Il primo linguaggio dell’amore, quindi, è proprio quello dell’Ascolto  Ascoltare il corpo dell’altro, come respira, le reazioni e come ci guarda. Soprattutto la donna ha bisogno di questo e ci manda molti segnali. Le recriminazioni nascondono sempre una richiesta. Mai sottovalutarle o accumularle.  Prima regola, quindi, è ascoltare, ancor prima delle parole poi, possiamo passare agli altri linguaggi.  Osserviamo cosa fa il partner per noi, anche ciò che solitamente non diamo peso. E’ importante parlare la stessa lingua in mondi diversi. Ci sono rapporti che finiscono perchè l’Amore viene comunicato male o si parla poco.  Magari, qualcuno ha bisogno anche di sentirsi dire “Ti Amo”! 

Il secondo linguaggio è quello del donare. Più che dare amore bisogna capire se quella persona si sente amata. E’ importante, quindi, il linguaggio dei doni, ovvero la capacità di trasmettere all’altro “tu sei importante per me”, “ti ho pensato”, attraverso il dono di sé e del proprio tempo così come, attraverso i doni materiali. L’amore è anche azione e per far sentire bene l’altra persona, occorre “saper fare” anche qualcosa che ci comporta più fatica. A volte, può capitare che una persona invece di ricevere vuole più la presenza! 

C’è poi il Linguaggio dei gesti di Servizi, essere proattivi nella quotidianità. La disponibilità a fare qualcosa di cui di norma, si occupa l’altro, per gentilezza, per alleggerirlo, per fare una sorpresa, indipendentemente dal fatto che ci sia stata o meno una richiesta. Ognuno deve andare incontro all’altro ed è importante sia dare che ricevere. 

Il linguaggio dei momenti speciali è quello di ritagliarsi i propri spazi per dedicarsi. Senza aspettare date specifiche ma realizzando una “manutenzione ordinaria” di propri attimi. Può essere per esempio, un viaggio insieme. Oppure la presenza nei momenti importanti della vita dell’altro o realizzare quel “qualcosa” che fa proprio piacere al nostro partner!

Non può mancare il linguaggio della Comunicazione carnale. Noi nasciamo tramite un contatto fisico. Ora abbiamo disimparato la grammatica della vicinanza. Nell’Era dei Social invece di baci, carezze ed il contatto fisico, tutto spesso è a distanza e si esprimono sentimenti in modo virtuale. Quando si rimane uno davanti all’altro, non si sa più cosa dire… C’è talmente bisogno di incontrare l’altro che spesso ci si mette insieme con il primo che ci capita.

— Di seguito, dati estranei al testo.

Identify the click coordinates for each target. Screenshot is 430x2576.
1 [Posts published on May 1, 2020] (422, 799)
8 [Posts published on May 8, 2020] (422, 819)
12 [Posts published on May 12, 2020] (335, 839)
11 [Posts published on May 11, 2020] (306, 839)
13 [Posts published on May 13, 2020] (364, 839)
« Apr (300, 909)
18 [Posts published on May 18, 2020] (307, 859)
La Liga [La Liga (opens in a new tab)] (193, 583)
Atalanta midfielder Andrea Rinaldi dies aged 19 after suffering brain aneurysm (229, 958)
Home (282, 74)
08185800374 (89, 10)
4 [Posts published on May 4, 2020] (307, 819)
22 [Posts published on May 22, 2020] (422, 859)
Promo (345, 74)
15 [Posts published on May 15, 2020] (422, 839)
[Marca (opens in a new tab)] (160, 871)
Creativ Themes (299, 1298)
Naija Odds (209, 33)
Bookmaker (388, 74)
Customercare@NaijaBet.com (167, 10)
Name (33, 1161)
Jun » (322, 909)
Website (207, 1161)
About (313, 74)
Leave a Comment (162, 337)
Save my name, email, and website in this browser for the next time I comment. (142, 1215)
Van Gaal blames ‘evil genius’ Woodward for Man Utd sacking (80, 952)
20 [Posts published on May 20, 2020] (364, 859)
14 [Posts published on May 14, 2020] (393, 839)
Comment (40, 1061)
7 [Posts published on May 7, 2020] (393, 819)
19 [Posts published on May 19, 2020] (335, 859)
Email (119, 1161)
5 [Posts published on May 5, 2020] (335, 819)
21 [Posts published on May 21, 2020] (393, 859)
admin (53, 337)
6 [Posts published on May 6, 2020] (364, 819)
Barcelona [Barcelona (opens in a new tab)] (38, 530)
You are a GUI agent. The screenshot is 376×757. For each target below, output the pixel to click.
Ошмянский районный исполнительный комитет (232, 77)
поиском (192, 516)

E la progettualità? E’ difficile, quando non si vive bene il presente.  Se non si parla lo stesso linguaggio, se si ha la sensazione di “fare molto” con il rischio di esaurire le proprie energie, rimanendo delusi senza che l’altro si accorga veramente di questo.  Il mio amore poi, è veramente profondo da non deludere la speranza dell’altro? Ci doniamo, oppure vogliamo solo ricevere? E’ solo appagamento e siamo veramente noi stessi con l’altra persona? Per una costruzione di coppia è importante farsi delle domande. L’innamoramento deve avere un’evoluzione e la relazione deve maturare. 

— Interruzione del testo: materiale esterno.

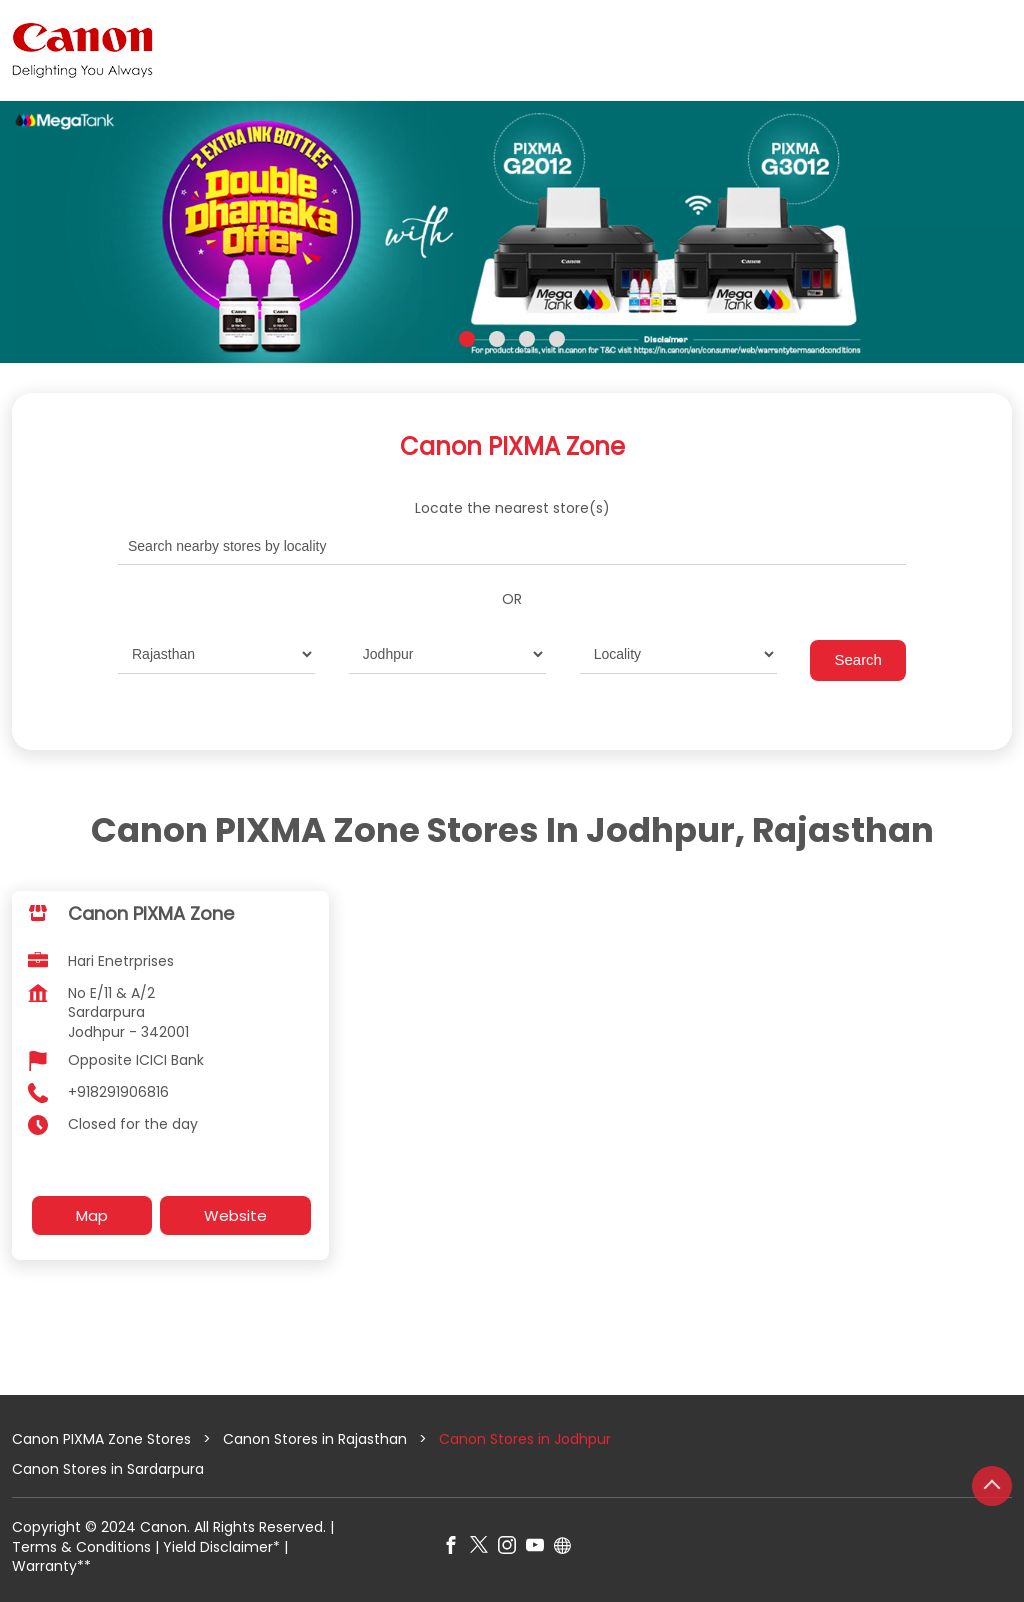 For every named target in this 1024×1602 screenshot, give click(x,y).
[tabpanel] (512, 232)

Questi linguaggi dell’Amore devono essere presenti in un rapporto di coppia, non possono mancare. Per donare qualcosa bisogna averla però dentro. Prima di conoscere l’altro, occorre conoscere noi stessi, saper colmare i nostri vuoti. E’ importante avere amore per se stessi, per poter vivere una relazione sana e non metterla a rischio. I propri bisogni non vanno cercati nell’altro. Come Coach cerco di aiutare la persona a fare chiarezza dentro di sè, per far in modo che “ami se stessa come gli altri” e  che possa raggiungere un equilibrio. Nella consapevolezza di sé poi, occorre farsi domande nel corso della giornata. Come mi sento, che pensieri sto facendo? Il linguaggio interno è fondamentale. Per poter incontrare la bellezza dell’altro, bisogna fare i conti anche con le cose meno belle. Accettando le  sue fragilità. E’ allora  che si capisce l’amore vero. Davanti alla verità, quando si è disposti a far sentire veramente bene l’altro, utilizzando tutti i linguaggi dell’Amore!